How does a GPS tracker work?

GPS tracking is a very popular term today. It is almost normal for people to be connected to objects, to use GPS to locate their vehicle or to track their route using GPS applications such as Google Maps.

But what exactly is GPS tracking, and how does a GPS tracker work? This article provides a broad definition of GPS tracking since its development by the US Air Force.

What is GPS?

The Global Positioning System (GPS) can be defined as a direction-finding device, usually mounted on vehicles (vehicle trackers), people, or property. GPS, or Global Positioning System, uses satellites to locate a GPS receiver anywhere on Earth. GPS satellites transmit data to a receiver such as a smartphone, GPS tracker, or GPS navigation system.

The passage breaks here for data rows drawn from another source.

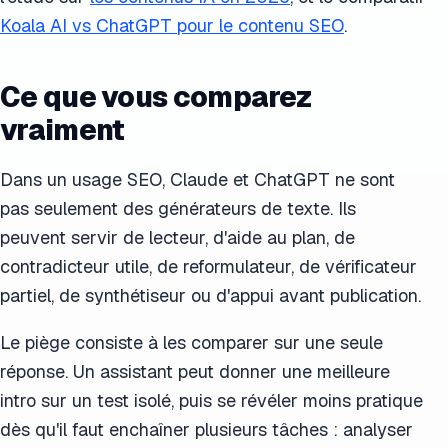
Koala AI vs ChatGPT pour le contenu SEO
.
Ce que vous comparez
vraiment
Dans un usage SEO, Claude et ChatGPT ne sont
pas seulement des générateurs de texte. Ils
peuvent servir de lecteur, d'aide au plan, de
contradicteur utile, de reformulateur, de vérificateur
partiel, de synthétiseur ou d'appui avant publication.
Le piège consiste à les comparer sur une seule
réponse. Un assistant peut donner une meilleure
intro sur un test isolé, puis se révéler moins pratique
dès qu'il faut enchaîner plusieurs tâches : analyser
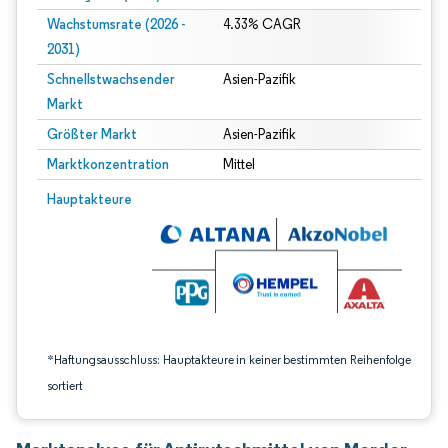
Wachstumsrate (2026 -
4.33% CAGR
2031)
Schnellstwachsender
Asien-Pazifik
Markt
Größter Markt
Asien-Pazifik
Marktkonzentration
Mittel
Bild © Mordor Intelligence. Wiederverwendung erfordert Namensnennung gem
Hauptakteure
*Haftungsausschluss: Hauptakteure in keiner bestimmten Reihenfolge
sortiert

GPS tracking is a technique that involves pinpointing the exact location of something and tracking it. A GPS tracker contains a GPS component that collects GPS signals and calculates the coordinates of, for example, a vehicle or machine to be tracked. For example, the tracking system can be placed in vehicles, mobile phones, or any GPS tracker-oriented device; the GPS in these devices can be permanently fixed or portable.

How does a GPS tracker work?

Global Positioning System (GPS) operations use the mathematical principle of trilateration, with two categories at the top: 2-D and 3-D trilateration. In order for GPS to perform mathematical calculations, the system must be aware of at least two aspects. The first thing to know is the current location of the person, object, vehicle, or property being tracked by at least three or more satellites; the second is to determine the distance or the spread of the current between the object to be tracked and the tracking point.

The mathematical calculations based on this principle use electromagnetic radio waves travelling at the speed of light. Commercially, a GPS device typically records the location of each item as it travels from one point to another. There are two types of GPS devices. One stores the recorded data in the GPS device itself (passive tracking). At the same time, the other regularly sends the recorded data to the centralised system via the GPS unit's modem (active monitoring).

Mini GPS trackers and their popularity

A mini GPS tracker is a very popular term in active global positioning systems (real-time tracking). Mini GPS trackers are often used for safety applications such as monitoring children or pets, or protecting vehicles such as trucks, cars, or bicycles from theft. A mini GPS tracker for people or pets needs to be convenient, lightweight, and unobtrusive in size because it needs to be carried. The trackers, which are usually attached to the (pet) animal's collar, should also be waterproof if the animals spend a lot of time outside.

A mini GPS tracker is the ideal anti-theft device for tracking vehicles. With a SIM card and lightweight electronics, the size should not exceed approximately seven to eight centimetres. On trucks, mini trackers can even be installed inside the tail lights. If a mini GPS tracker is integrated into the vehicle, the chances of the tracker being detected are reduced.

Size is not the most important component of GPS

However, size is irrelevant as one of the most important quality characteristics is the battery life of the tracker. The smaller the tracker, the shorter the battery life. When the tracker is not connected to any power source (human or pet tracker), the battery needs to be charged. It's all different with mini GPS trackers, which are integrated into the vehicles and powered directly from the main battery.